Berlin bleibt bei SS-Opfern hart

von Ursula Knapp, Frankfurter Rundschau 13.06.2003

Bundesregierung lehnt Schadenersatz für Griechen ab

Die Bundesregierung hat am Donnerstag den Opfern des SS-Massakers in dem griechischen Bergdorf Distomo ihr Bedauern ausgesprochen. Dennoch haben diese aus Sicht der Regierung keinen Anspruch auf individuelle Schadenersatzzahlungen. Der Anwalt der Opfer widersprach dem in seinem Plädoyer vor dem Bundesgerichtshof.
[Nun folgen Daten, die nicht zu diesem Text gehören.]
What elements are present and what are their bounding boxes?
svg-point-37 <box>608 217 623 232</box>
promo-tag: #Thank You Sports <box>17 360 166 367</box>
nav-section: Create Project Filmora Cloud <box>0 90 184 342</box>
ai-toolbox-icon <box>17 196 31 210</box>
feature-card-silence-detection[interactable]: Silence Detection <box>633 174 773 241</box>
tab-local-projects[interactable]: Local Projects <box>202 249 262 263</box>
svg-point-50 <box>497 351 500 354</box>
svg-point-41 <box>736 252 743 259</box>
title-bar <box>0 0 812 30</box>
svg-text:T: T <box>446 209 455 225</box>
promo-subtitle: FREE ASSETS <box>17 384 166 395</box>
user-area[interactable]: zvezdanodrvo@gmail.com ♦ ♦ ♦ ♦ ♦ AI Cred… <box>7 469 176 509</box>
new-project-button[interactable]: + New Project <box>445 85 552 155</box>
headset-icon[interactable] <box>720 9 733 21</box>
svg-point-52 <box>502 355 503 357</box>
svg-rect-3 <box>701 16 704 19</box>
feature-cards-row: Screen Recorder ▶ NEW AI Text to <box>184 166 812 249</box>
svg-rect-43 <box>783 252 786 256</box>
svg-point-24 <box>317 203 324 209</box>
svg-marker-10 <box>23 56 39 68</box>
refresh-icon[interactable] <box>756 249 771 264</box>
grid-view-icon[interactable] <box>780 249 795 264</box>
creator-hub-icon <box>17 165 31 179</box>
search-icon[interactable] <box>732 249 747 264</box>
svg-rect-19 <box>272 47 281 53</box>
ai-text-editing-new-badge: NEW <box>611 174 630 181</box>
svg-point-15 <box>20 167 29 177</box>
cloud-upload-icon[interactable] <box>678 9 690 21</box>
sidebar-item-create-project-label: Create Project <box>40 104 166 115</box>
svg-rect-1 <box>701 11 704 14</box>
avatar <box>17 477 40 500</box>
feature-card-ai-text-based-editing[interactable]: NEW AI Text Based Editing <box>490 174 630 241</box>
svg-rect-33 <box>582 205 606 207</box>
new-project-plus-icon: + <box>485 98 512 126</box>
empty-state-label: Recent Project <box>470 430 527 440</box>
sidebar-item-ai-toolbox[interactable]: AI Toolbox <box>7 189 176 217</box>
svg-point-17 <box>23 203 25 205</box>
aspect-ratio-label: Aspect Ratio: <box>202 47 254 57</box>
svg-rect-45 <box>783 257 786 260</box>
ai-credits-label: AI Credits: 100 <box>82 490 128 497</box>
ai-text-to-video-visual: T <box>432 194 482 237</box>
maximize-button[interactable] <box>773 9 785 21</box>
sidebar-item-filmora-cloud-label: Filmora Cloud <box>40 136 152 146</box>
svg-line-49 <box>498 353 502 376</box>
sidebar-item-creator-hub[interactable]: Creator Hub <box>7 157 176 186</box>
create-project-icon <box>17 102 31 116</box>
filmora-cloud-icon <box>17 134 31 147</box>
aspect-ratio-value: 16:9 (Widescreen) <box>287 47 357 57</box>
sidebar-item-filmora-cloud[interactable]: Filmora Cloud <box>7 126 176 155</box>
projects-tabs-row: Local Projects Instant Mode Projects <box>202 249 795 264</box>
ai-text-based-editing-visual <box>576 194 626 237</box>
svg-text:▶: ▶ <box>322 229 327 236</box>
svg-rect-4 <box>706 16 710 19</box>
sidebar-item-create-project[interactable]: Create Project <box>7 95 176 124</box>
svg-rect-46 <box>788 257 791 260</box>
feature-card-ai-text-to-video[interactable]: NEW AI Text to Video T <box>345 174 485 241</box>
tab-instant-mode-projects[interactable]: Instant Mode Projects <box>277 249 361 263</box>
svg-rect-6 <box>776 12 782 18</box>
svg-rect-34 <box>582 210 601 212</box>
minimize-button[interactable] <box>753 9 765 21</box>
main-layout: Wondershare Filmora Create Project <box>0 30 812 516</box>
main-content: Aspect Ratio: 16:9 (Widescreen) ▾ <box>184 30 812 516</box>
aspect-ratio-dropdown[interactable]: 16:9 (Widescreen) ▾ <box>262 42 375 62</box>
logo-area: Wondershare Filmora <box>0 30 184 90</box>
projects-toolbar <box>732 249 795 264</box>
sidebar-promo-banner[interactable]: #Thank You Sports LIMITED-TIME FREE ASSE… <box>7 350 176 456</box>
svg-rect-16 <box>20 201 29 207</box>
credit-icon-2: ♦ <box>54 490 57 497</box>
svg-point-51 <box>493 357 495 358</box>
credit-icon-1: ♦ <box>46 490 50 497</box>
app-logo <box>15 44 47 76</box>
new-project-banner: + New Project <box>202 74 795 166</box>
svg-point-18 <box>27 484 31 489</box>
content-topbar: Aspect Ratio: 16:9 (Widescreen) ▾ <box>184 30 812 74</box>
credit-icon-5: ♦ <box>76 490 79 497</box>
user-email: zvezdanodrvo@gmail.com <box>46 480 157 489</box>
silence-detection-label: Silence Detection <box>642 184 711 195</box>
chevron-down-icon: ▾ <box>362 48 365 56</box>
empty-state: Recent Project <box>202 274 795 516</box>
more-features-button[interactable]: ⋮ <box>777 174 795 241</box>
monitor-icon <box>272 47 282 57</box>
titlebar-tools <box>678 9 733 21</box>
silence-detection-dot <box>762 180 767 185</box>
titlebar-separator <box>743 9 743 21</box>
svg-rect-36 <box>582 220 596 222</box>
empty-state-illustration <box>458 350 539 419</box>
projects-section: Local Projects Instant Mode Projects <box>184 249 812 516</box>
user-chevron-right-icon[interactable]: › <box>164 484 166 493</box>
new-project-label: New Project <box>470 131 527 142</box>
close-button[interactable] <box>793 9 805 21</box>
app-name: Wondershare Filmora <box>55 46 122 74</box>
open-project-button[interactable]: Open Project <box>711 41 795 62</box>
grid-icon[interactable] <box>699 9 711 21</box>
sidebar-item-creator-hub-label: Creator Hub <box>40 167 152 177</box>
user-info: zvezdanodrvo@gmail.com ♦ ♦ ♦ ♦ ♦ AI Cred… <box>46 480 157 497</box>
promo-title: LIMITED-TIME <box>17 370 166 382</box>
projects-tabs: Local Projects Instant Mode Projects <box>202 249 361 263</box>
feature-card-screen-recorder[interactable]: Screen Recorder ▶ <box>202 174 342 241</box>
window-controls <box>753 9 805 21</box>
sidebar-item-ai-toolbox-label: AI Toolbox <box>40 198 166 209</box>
KARLSRUHE, 12. Juni. Der Bundesgerichtshof (BGH) verhandelte am Donnerstag in Karlsruhe über die Klage von vier Geschwistern, die bei dem Massenmord der SS am 10. Juni 1944 in Distomo ihre Eltern und Verwandten verloren hatten. Nach einem Partisanenangriff im Nachbarort hatte die SS dort Kinder, Frauen und Alte zusammengetrieben. Sie tötete 218 Menschen. Im Namen der Bundesregierung erklärte der Rechtsanwalt Achim Krämer jetzt, die Regierung "bedauert die große Zahl von Schäden an Leben, Gesundheit, Freiheit und Vermögen zutiefst".

Vor acht Jahren hatten die Hinterbliebenen die Bundesrepublik als Rechtsnachfolger des Deutschen Reiches auf Schadenersatz verklagt. Das Oberlandesgericht Köln wies sie 1998 ab, da nach internationalem Völkerrecht nur die Staaten Reparationsleistungen aushandeln könnten. Einen individuellen Schadenersatzanspruch der Opfer gebe es nicht. Gegen das Urteil legten die vier Kläger Revision ein.
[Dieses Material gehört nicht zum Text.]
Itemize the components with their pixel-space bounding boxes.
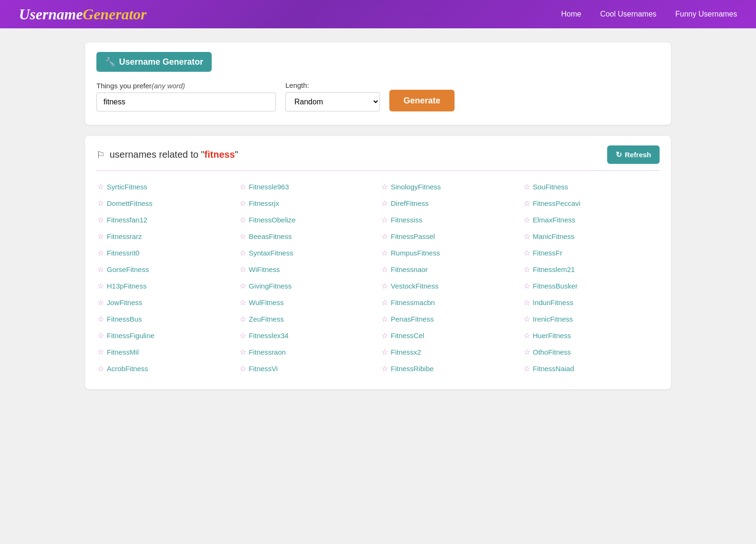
username-grid: ☆SyrticFitness☆Fitnessle963☆SinologyFitn… — [96, 180, 660, 375]
username-item: ☆IrenicFitness — [523, 313, 660, 325]
refresh-button[interactable]: ↻ Refresh — [607, 145, 660, 164]
username-item: ☆FitnessObelize — [239, 213, 376, 226]
results-header: ⚐ usernames related to "fitness" ↻ Refre… — [96, 145, 660, 171]
username-link[interactable]: SouFitness — [533, 183, 568, 191]
username-link[interactable]: DirefFitness — [391, 199, 429, 207]
username-link[interactable]: JowFitness — [107, 298, 142, 306]
username-item: ☆FitnessPassel — [380, 230, 518, 243]
username-link[interactable]: Fitnessnaor — [391, 265, 428, 273]
username-link[interactable]: FitnessNaiad — [533, 365, 575, 373]
username-link[interactable]: VestockFitness — [391, 282, 438, 290]
username-link[interactable]: WulFitness — [249, 298, 284, 306]
star-icon: ☆ — [240, 314, 246, 323]
username-link[interactable]: FitnessMil — [107, 348, 139, 356]
username-link[interactable]: FitnessRibibe — [391, 365, 434, 373]
length-select[interactable]: Random Short Medium Long — [285, 92, 380, 111]
nav-home[interactable]: Home — [561, 10, 581, 18]
username-item: ☆JowFitness — [96, 296, 234, 309]
username-link[interactable]: IndunFitness — [533, 298, 574, 306]
username-link[interactable]: HuerFitness — [533, 332, 571, 340]
username-link[interactable]: FitnessVi — [249, 365, 278, 373]
username-link[interactable]: Fitnessx2 — [391, 348, 421, 356]
username-link[interactable]: FitnessPeccavi — [533, 199, 581, 207]
username-item: ☆FitnessVi — [239, 362, 376, 375]
refresh-label: Refresh — [625, 151, 651, 159]
username-link[interactable]: H13pFitness — [107, 282, 146, 290]
star-icon: ☆ — [524, 314, 530, 323]
username-item: ☆Fitnessnaor — [380, 263, 518, 276]
username-link[interactable]: Fitnesslem21 — [533, 265, 575, 273]
star-icon: ☆ — [97, 215, 104, 224]
username-item: ☆RumpusFitness — [380, 246, 518, 259]
username-item: ☆IndunFitness — [523, 296, 660, 309]
username-link[interactable]: OthoFitness — [533, 348, 571, 356]
username-link[interactable]: Fitnessrit0 — [107, 249, 139, 257]
username-link[interactable]: Fitnessraon — [249, 348, 286, 356]
username-item: ☆FitnessRibibe — [380, 362, 518, 375]
username-link[interactable]: Fitnessrarz — [107, 232, 142, 240]
username-link[interactable]: Fitnessrjx — [249, 199, 279, 207]
username-link[interactable]: PenasFitness — [391, 315, 434, 323]
star-icon: ☆ — [524, 298, 530, 307]
nav-funny[interactable]: Funny Usernames — [675, 10, 737, 18]
logo-g: G — [83, 6, 94, 23]
star-icon: ☆ — [381, 215, 388, 224]
username-link[interactable]: FitnessObelize — [249, 216, 296, 224]
username-item: ☆ManicFitness — [523, 230, 660, 243]
star-icon: ☆ — [240, 265, 246, 274]
username-link[interactable]: Fitnesslex34 — [249, 332, 289, 340]
star-icon: ☆ — [97, 182, 104, 191]
nav-cool[interactable]: Cool Usernames — [600, 10, 656, 18]
generator-box: 🔧 Username Generator Things you prefer(a… — [85, 42, 671, 125]
star-icon: ☆ — [524, 265, 530, 274]
preference-input[interactable] — [96, 93, 276, 111]
username-link[interactable]: IrenicFitness — [533, 315, 573, 323]
star-icon: ☆ — [381, 199, 388, 208]
username-link[interactable]: ZeuFitness — [249, 315, 284, 323]
main-content: 🔧 Username Generator Things you prefer(a… — [76, 28, 680, 403]
username-link[interactable]: SyrticFitness — [107, 183, 147, 191]
star-icon: ☆ — [381, 364, 388, 373]
username-link[interactable]: GorseFitness — [107, 265, 149, 273]
username-link[interactable]: Fitnessle963 — [249, 183, 289, 191]
username-link[interactable]: ElmaxFitness — [533, 216, 576, 224]
username-link[interactable]: SyntaxFitness — [249, 249, 293, 257]
length-label: Length: — [285, 81, 380, 89]
star-icon: ☆ — [97, 265, 104, 274]
username-item: ☆PenasFitness — [380, 313, 518, 325]
star-icon: ☆ — [381, 298, 388, 307]
username-link[interactable]: Fitnessmacbn — [391, 298, 435, 306]
username-link[interactable]: FitnessCel — [391, 332, 424, 340]
username-item: ☆FitnessBus — [96, 313, 234, 325]
username-link[interactable]: Fitnessfan12 — [107, 216, 147, 224]
username-link[interactable]: FitnessFr — [533, 249, 563, 257]
username-link[interactable]: BeeasFitness — [249, 232, 292, 240]
username-link[interactable]: FitnessBus — [107, 315, 142, 323]
username-link[interactable]: RumpusFitness — [391, 249, 440, 257]
username-link[interactable]: FitnessFiguline — [107, 332, 155, 340]
star-icon: ☆ — [97, 298, 104, 307]
username-link[interactable]: AcrobFitness — [107, 365, 148, 373]
username-link[interactable]: Fitnessiss — [391, 216, 422, 224]
username-item: ☆GorseFitness — [96, 263, 234, 276]
username-link[interactable]: ManicFitness — [533, 232, 575, 240]
username-link[interactable]: FitnessBusker — [533, 282, 578, 290]
main-nav: Home Cool Usernames Funny Usernames — [561, 10, 737, 18]
username-link[interactable]: DomettFitness — [107, 199, 153, 207]
star-icon: ☆ — [381, 248, 388, 257]
username-link[interactable]: GivingFitness — [249, 282, 292, 290]
star-icon: ☆ — [240, 364, 246, 373]
generate-button[interactable]: Generate — [389, 90, 455, 111]
username-link[interactable]: WiFitness — [249, 265, 280, 273]
length-group: Length: Random Short Medium Long — [285, 81, 380, 111]
star-icon: ☆ — [381, 232, 388, 241]
star-icon: ☆ — [524, 348, 530, 357]
star-icon: ☆ — [240, 331, 246, 340]
username-item: ☆FitnessFr — [523, 246, 660, 259]
star-icon: ☆ — [240, 199, 246, 208]
username-link[interactable]: FitnessPassel — [391, 232, 435, 240]
username-item: ☆FitnessMil — [96, 346, 234, 358]
username-link[interactable]: SinologyFitness — [391, 183, 441, 191]
username-item: ☆BeeasFitness — [239, 230, 376, 243]
username-item: ☆FitnessCel — [380, 329, 518, 342]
Dass es sich bei der so genannten Sühneaktion vom 10. Juni 1944 um ein völkerrechtswidriges Unrecht handelte, war am Donnerstag unstreitig. Krämer führte in seiner Erklärung aus, dass "Distomo für ein besonders brutales, aber leider nicht einmaliges Vorgehen deutscher Soldaten im Zweiten Weltkrieg" stehe. Individuelle Ansprüche der Opfer könne es dennoch nicht geben, da Verstöße gegen die seit 1907 geltende Haager Landkriegsordnung - sie verlangt, dass Besatzer Leib und Leben der Zivilbevölkerung schonen müssen - nur Ansprüche der Staaten untereinander begründeten. Das sei nach dem Krieg einhellige Völkerrechtslehre gewesen, sagte der Anwalt der Bundesregierung.

Zwar gebe es in jüngerer Zeit andere Meinungen, eine neue Völkerrechtspraxis gebe es aber nicht. Auch das deutsche Amtshaftungsrecht begründe keine Ansprüche der Opfer. Denn rechtswidriges Handeln im Rahmen kriegerischer Auseinandersetzungen sei von der Amtshaftung ausgeschlossen.

Der Rechtsanwalt der Opfer, Joachim Kummer, widersprach. Es sei ein "unerträglicher Widerspruch", dass den Opfern nachweislich schwerstes Unrecht widerfahren sei, es aber keine Grundlage für ihre Forderungen geben solle. Dem sei auch nicht so. Nach neuerer Rechtsmeinung bestehe bei Völkerrechtsverletzungen auch ein individueller Schadenersatzanspruch.

Unabhängig davon seien nach deutschem Recht Ansprüche wegen Verletzung der Amtspflicht nicht ausgeschlossen, sagte Kummer. Denn es habe keine Kriegshandlung vorgelegen. Der Partisanenangriff sei bereits abgeschlossen gewesen, als Distomo abgebrannt wurde.

Das Urteil wird voraussichtlich in zwei Wochen gesprochen.